*** DATASET RECORDS ***
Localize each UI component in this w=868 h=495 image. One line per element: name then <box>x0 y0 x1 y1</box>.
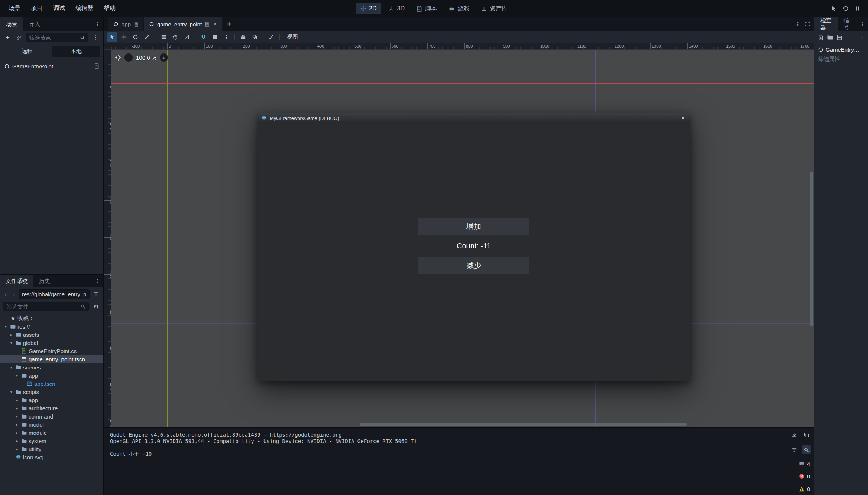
fs-item-global[interactable]: ▾ global <box>0 339 103 347</box>
group-selection-button[interactable] <box>249 32 260 42</box>
vertical-scrollbar[interactable] <box>810 172 813 326</box>
instance-scene-button[interactable] <box>14 33 23 42</box>
smart-snap-toggle[interactable] <box>198 32 208 42</box>
minimize-button[interactable]: − <box>644 113 657 123</box>
snap-options-button[interactable] <box>221 32 231 42</box>
list-select-button[interactable] <box>158 32 169 42</box>
fs-item-utility[interactable]: ▸ utility <box>0 445 103 453</box>
lock-selection-button[interactable] <box>238 32 248 42</box>
save-resource-icon[interactable] <box>836 35 842 40</box>
close-tab-icon[interactable]: × <box>213 20 217 28</box>
grid-snap-toggle[interactable] <box>210 32 220 42</box>
new-scene-tab-button[interactable]: + <box>223 17 236 31</box>
fs-item-scenes-app[interactable]: ▾ app <box>0 371 103 380</box>
expand-viewport-icon[interactable] <box>805 22 810 27</box>
game-window[interactable]: MyGFrameworkGame (DEBUG) − □ × 1.0× 输入 2… <box>258 113 690 381</box>
copy-log-button[interactable] <box>802 430 811 439</box>
expand-arrow-icon[interactable]: ▸ <box>14 406 19 411</box>
filter-nodes-field[interactable] <box>26 33 88 42</box>
zoom-level[interactable]: 100.0 % <box>136 55 156 61</box>
workspace-script-button[interactable]: 脚本 <box>412 2 442 15</box>
move-tool-button[interactable] <box>119 32 129 42</box>
warnings-badge[interactable]: 0 <box>798 486 811 492</box>
sort-files-button[interactable] <box>91 302 100 311</box>
scale-tool-button[interactable] <box>142 32 152 42</box>
remote-button[interactable]: 远程 <box>3 46 51 57</box>
expand-arrow-icon[interactable]: ▸ <box>9 332 14 337</box>
menu-project[interactable]: 项目 <box>26 2 48 15</box>
workspace-assetlib-button[interactable]: 资产库 <box>476 2 512 15</box>
ruler-tool-button[interactable] <box>181 32 192 42</box>
pick-cursor-icon[interactable] <box>831 6 837 12</box>
game-window-titlebar[interactable]: MyGFrameworkGame (DEBUG) − □ × <box>258 113 690 123</box>
fs-favorites[interactable]: ★ 收藏： <box>0 314 103 322</box>
fs-item-icon-svg[interactable]: icon.svg <box>0 453 103 461</box>
inspector-filter[interactable] <box>814 54 868 64</box>
collapse-duplicates-button[interactable] <box>790 445 799 454</box>
filesystem-menu-button[interactable] <box>92 275 103 287</box>
fs-item-command[interactable]: ▸ command <box>0 412 103 420</box>
expand-arrow-icon[interactable]: ▸ <box>14 398 19 403</box>
search-messages-button[interactable] <box>802 445 811 454</box>
load-resource-folder-icon[interactable] <box>827 35 833 40</box>
zoom-in-button[interactable]: + <box>160 53 168 62</box>
reload-icon[interactable] <box>843 6 849 12</box>
scene-tree-root-node[interactable]: GameEntryPoint <box>0 61 103 72</box>
expand-arrow-icon[interactable]: ▸ <box>14 414 19 419</box>
tab-scene-dock[interactable]: 场景 <box>0 17 23 31</box>
filter-properties-input[interactable] <box>818 56 865 62</box>
close-button[interactable]: × <box>676 113 690 123</box>
filter-files-input[interactable] <box>6 303 78 310</box>
workspace-2d-button[interactable]: 2D <box>356 3 381 14</box>
save-log-button[interactable] <box>790 430 799 439</box>
expand-arrow-icon[interactable]: ▸ <box>14 447 19 452</box>
fs-item-gameentrypoint-cs[interactable]: GameEntryPoint.cs <box>0 347 103 355</box>
center-view-icon[interactable] <box>115 55 121 61</box>
scene-tab-game-entry-point[interactable]: game_entry_point × <box>144 17 222 31</box>
menu-scene[interactable]: 场景 <box>4 2 25 15</box>
horizontal-scrollbar[interactable] <box>360 423 687 426</box>
expand-arrow-icon[interactable]: ▾ <box>9 390 14 394</box>
fs-item-architecture[interactable]: ▸ architecture <box>0 404 103 412</box>
fs-item-scenes[interactable]: ▾ scenes <box>0 363 103 371</box>
menu-debug[interactable]: 调试 <box>48 2 70 15</box>
filter-files-field[interactable] <box>3 302 89 311</box>
split-view-button[interactable] <box>91 290 100 299</box>
left-dock-menu-button[interactable] <box>92 17 103 31</box>
fs-item-module[interactable]: ▸ module <box>0 429 103 437</box>
vertical-ruler[interactable]: 0100200300400500600700800900 <box>104 50 111 427</box>
tab-history[interactable]: 历史 <box>33 275 56 287</box>
errors-badge[interactable]: 0 <box>798 473 811 480</box>
scene-dock-menu-button[interactable] <box>91 33 100 42</box>
menu-editor[interactable]: 编辑器 <box>71 2 98 15</box>
decrease-button[interactable]: 减少 <box>418 257 529 274</box>
increase-button[interactable]: 增加 <box>418 218 529 235</box>
path-field[interactable] <box>19 289 90 299</box>
add-node-button[interactable]: + <box>3 33 12 42</box>
output-panel[interactable]: Godot Engine v4.6.stable.mono.official.8… <box>104 427 814 495</box>
expand-arrow-icon[interactable]: ▸ <box>14 430 19 435</box>
pause-icon[interactable] <box>855 6 861 12</box>
forward-button[interactable]: › <box>11 291 17 298</box>
horizontal-ruler[interactable]: -100010020030040050060070080090010001100… <box>111 43 814 50</box>
tab-signals[interactable]: 信号 <box>838 17 857 31</box>
expand-arrow-icon[interactable]: ▸ <box>14 422 19 427</box>
expand-arrow-icon[interactable]: ▾ <box>14 373 19 378</box>
fs-item-scripts[interactable]: ▾ scripts <box>0 388 103 396</box>
maximize-button[interactable]: □ <box>660 113 673 123</box>
right-dock-menu-button[interactable] <box>857 17 868 31</box>
tab-import-dock[interactable]: 导入 <box>23 17 46 31</box>
inspector-menu-dots-icon[interactable] <box>859 35 865 40</box>
fs-item-app-tscn[interactable]: app.tscn <box>0 380 103 388</box>
skeleton-options-button[interactable] <box>266 32 276 42</box>
expand-arrow-icon[interactable]: ▾ <box>9 365 14 370</box>
fs-item-scripts-app[interactable]: ▸ app <box>0 396 103 404</box>
expand-arrow-icon[interactable]: ▾ <box>3 324 8 329</box>
view-menu-button[interactable]: 视图 <box>283 32 302 42</box>
attached-script-icon[interactable] <box>94 63 99 69</box>
filter-nodes-input[interactable] <box>29 35 78 41</box>
tab-filesystem[interactable]: 文件系统 <box>0 275 33 287</box>
fs-item-assets[interactable]: ▸ assets <box>0 330 103 339</box>
path-input[interactable] <box>22 291 86 297</box>
expand-arrow-icon[interactable]: ▾ <box>9 341 14 345</box>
*** End of DATASET RECORDS ***
THE TASK: Everything in the material goes into the copy exactly, except the images.

TASK RESULT:
Localize each UI component in this w=868 h=495 image. One line per element: name then <box>x0 y0 x1 y1</box>.
fs-item-global[interactable]: ▾ global <box>0 339 103 347</box>
group-selection-button[interactable] <box>249 32 260 42</box>
vertical-scrollbar[interactable] <box>810 172 813 326</box>
instance-scene-button[interactable] <box>14 33 23 42</box>
smart-snap-toggle[interactable] <box>198 32 208 42</box>
minimize-button[interactable]: − <box>644 113 657 123</box>
snap-options-button[interactable] <box>221 32 231 42</box>
list-select-button[interactable] <box>158 32 169 42</box>
fs-item-utility[interactable]: ▸ utility <box>0 445 103 453</box>
lock-selection-button[interactable] <box>238 32 248 42</box>
save-resource-icon[interactable] <box>836 35 842 40</box>
close-tab-icon[interactable]: × <box>213 20 217 28</box>
grid-snap-toggle[interactable] <box>210 32 220 42</box>
new-scene-tab-button[interactable]: + <box>223 17 236 31</box>
fs-item-scenes-app[interactable]: ▾ app <box>0 371 103 380</box>
expand-viewport-icon[interactable] <box>805 22 810 27</box>
game-window[interactable]: MyGFrameworkGame (DEBUG) − □ × 1.0× 输入 2… <box>258 113 690 381</box>
copy-log-button[interactable] <box>802 430 811 439</box>
expand-arrow-icon[interactable]: ▸ <box>14 406 19 411</box>
filter-nodes-field[interactable] <box>26 33 88 42</box>
zoom-level[interactable]: 100.0 % <box>136 55 156 61</box>
workspace-script-button[interactable]: 脚本 <box>412 2 442 15</box>
move-tool-button[interactable] <box>119 32 129 42</box>
warnings-badge[interactable]: 0 <box>798 486 811 492</box>
sort-files-button[interactable] <box>91 302 100 311</box>
scale-tool-button[interactable] <box>142 32 152 42</box>
remote-button[interactable]: 远程 <box>3 46 51 57</box>
expand-arrow-icon[interactable]: ▸ <box>9 332 14 337</box>
menu-project[interactable]: 项目 <box>26 2 48 15</box>
workspace-assetlib-button[interactable]: 资产库 <box>476 2 512 15</box>
ruler-tool-button[interactable] <box>181 32 192 42</box>
pick-cursor-icon[interactable] <box>831 6 837 12</box>
game-window-titlebar[interactable]: MyGFrameworkGame (DEBUG) − □ × <box>258 113 690 123</box>
fs-favorites[interactable]: ★ 收藏： <box>0 314 103 322</box>
fs-item-icon-svg[interactable]: icon.svg <box>0 453 103 461</box>
inspector-filter[interactable] <box>814 54 868 64</box>
collapse-duplicates-button[interactable] <box>790 445 799 454</box>
filesystem-menu-button[interactable] <box>92 275 103 287</box>
fs-item-command[interactable]: ▸ command <box>0 412 103 420</box>
expand-arrow-icon[interactable]: ▸ <box>14 398 19 403</box>
search-messages-button[interactable] <box>802 445 811 454</box>
load-resource-folder-icon[interactable] <box>827 35 833 40</box>
zoom-in-button[interactable]: + <box>160 53 168 62</box>
reload-icon[interactable] <box>843 6 849 12</box>
scene-tree-root-node[interactable]: GameEntryPoint <box>0 61 103 72</box>
expand-arrow-icon[interactable]: ▸ <box>14 414 19 419</box>
tab-scene-dock[interactable]: 场景 <box>0 17 23 31</box>
filter-properties-input[interactable] <box>818 56 865 62</box>
close-button[interactable]: × <box>676 113 690 123</box>
filter-files-input[interactable] <box>6 303 78 310</box>
workspace-2d-button[interactable]: 2D <box>356 3 381 14</box>
save-log-button[interactable] <box>790 430 799 439</box>
expand-arrow-icon[interactable]: ▸ <box>14 447 19 452</box>
fs-item-gameentrypoint-cs[interactable]: GameEntryPoint.cs <box>0 347 103 355</box>
center-view-icon[interactable] <box>115 55 121 61</box>
scene-tab-game-entry-point[interactable]: game_entry_point × <box>144 17 222 31</box>
menu-scene[interactable]: 场景 <box>4 2 25 15</box>
horizontal-scrollbar[interactable] <box>360 423 687 426</box>
expand-arrow-icon[interactable]: ▾ <box>9 390 14 394</box>
fs-item-architecture[interactable]: ▸ architecture <box>0 404 103 412</box>
fs-item-scenes[interactable]: ▾ scenes <box>0 363 103 371</box>
menu-debug[interactable]: 调试 <box>48 2 70 15</box>
filter-files-field[interactable] <box>3 302 89 311</box>
split-view-button[interactable] <box>91 290 100 299</box>
left-dock-menu-button[interactable] <box>92 17 103 31</box>
fs-item-module[interactable]: ▸ module <box>0 429 103 437</box>
vertical-ruler[interactable]: 0100200300400500600700800900 <box>104 50 111 427</box>
tab-history[interactable]: 历史 <box>33 275 56 287</box>
errors-badge[interactable]: 0 <box>798 473 811 480</box>
scene-dock-menu-button[interactable] <box>91 33 100 42</box>
menu-editor[interactable]: 编辑器 <box>71 2 98 15</box>
decrease-button[interactable]: 减少 <box>418 257 529 274</box>
increase-button[interactable]: 增加 <box>418 218 529 235</box>
path-field[interactable] <box>19 289 90 299</box>
add-node-button[interactable]: + <box>3 33 12 42</box>
output-panel[interactable]: Godot Engine v4.6.stable.mono.official.8… <box>104 427 814 495</box>
expand-arrow-icon[interactable]: ▸ <box>14 430 19 435</box>
pause-icon[interactable] <box>855 6 861 12</box>
forward-button[interactable]: › <box>11 291 17 298</box>
horizontal-ruler[interactable]: -100010020030040050060070080090010001100… <box>111 43 814 50</box>
tab-signals[interactable]: 信号 <box>838 17 857 31</box>
expand-arrow-icon[interactable]: ▸ <box>14 422 19 427</box>
expand-arrow-icon[interactable]: ▾ <box>14 373 19 378</box>
fs-item-scripts[interactable]: ▾ scripts <box>0 388 103 396</box>
maximize-button[interactable]: □ <box>660 113 673 123</box>
right-dock-menu-button[interactable] <box>857 17 868 31</box>
tab-import-dock[interactable]: 导入 <box>23 17 46 31</box>
inspector-menu-dots-icon[interactable] <box>859 35 865 40</box>
fs-item-app-tscn[interactable]: app.tscn <box>0 380 103 388</box>
skeleton-options-button[interactable] <box>266 32 276 42</box>
expand-arrow-icon[interactable]: ▾ <box>9 365 14 370</box>
fs-item-scripts-app[interactable]: ▸ app <box>0 396 103 404</box>
expand-arrow-icon[interactable]: ▾ <box>3 324 8 329</box>
view-menu-button[interactable]: 视图 <box>283 32 302 42</box>
attached-script-icon[interactable] <box>94 63 99 69</box>
filter-nodes-input[interactable] <box>29 35 78 41</box>
tab-filesystem[interactable]: 文件系统 <box>0 275 33 287</box>
fs-item-assets[interactable]: ▸ assets <box>0 330 103 339</box>
path-input[interactable] <box>22 291 86 297</box>
expand-arrow-icon[interactable]: ▾ <box>9 341 14 345</box>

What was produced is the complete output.